▶
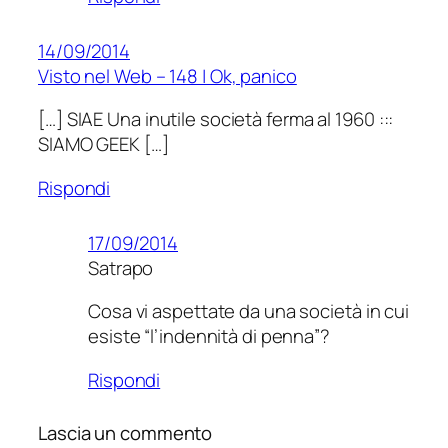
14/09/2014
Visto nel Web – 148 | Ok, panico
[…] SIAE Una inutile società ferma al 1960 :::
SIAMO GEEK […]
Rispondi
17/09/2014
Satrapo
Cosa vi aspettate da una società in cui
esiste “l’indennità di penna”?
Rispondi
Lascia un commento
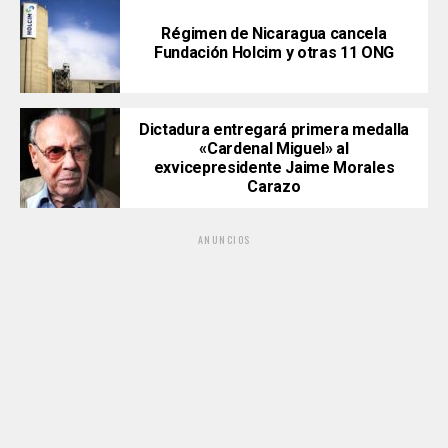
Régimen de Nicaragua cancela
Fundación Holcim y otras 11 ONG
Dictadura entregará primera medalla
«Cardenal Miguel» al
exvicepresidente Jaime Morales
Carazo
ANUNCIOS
◀
▶
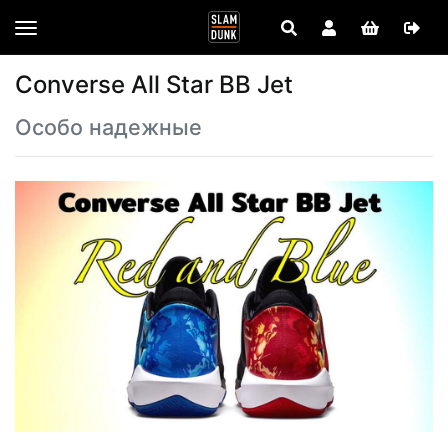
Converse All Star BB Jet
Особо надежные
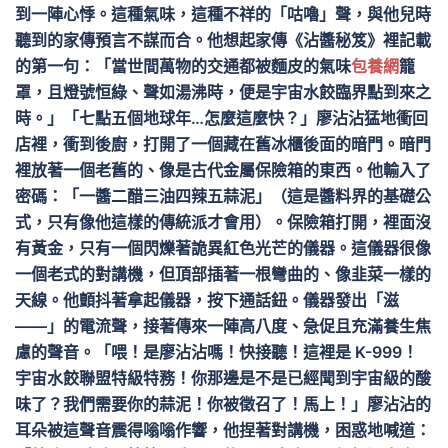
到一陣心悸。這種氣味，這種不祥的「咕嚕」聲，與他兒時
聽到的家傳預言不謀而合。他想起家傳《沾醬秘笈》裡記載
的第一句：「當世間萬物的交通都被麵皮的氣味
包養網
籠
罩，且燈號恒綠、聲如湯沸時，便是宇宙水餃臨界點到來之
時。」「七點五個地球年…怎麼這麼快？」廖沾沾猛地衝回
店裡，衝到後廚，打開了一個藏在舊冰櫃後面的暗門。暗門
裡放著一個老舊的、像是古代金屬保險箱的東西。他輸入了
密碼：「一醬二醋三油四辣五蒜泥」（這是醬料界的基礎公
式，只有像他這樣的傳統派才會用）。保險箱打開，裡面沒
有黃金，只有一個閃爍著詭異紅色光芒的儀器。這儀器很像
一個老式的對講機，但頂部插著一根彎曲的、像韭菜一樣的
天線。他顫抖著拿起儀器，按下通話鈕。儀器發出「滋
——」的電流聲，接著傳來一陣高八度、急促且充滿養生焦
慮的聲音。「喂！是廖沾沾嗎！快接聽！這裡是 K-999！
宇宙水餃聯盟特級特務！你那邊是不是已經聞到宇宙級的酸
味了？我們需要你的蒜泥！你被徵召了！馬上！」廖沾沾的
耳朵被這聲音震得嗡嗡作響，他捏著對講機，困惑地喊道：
◀
What you should do — Bring together all lines from the listing that contain the word "società".

Task result —
[…] SIAE Una inutile società ferma al 1960 :::
Cosa vi aspettate da una società in cui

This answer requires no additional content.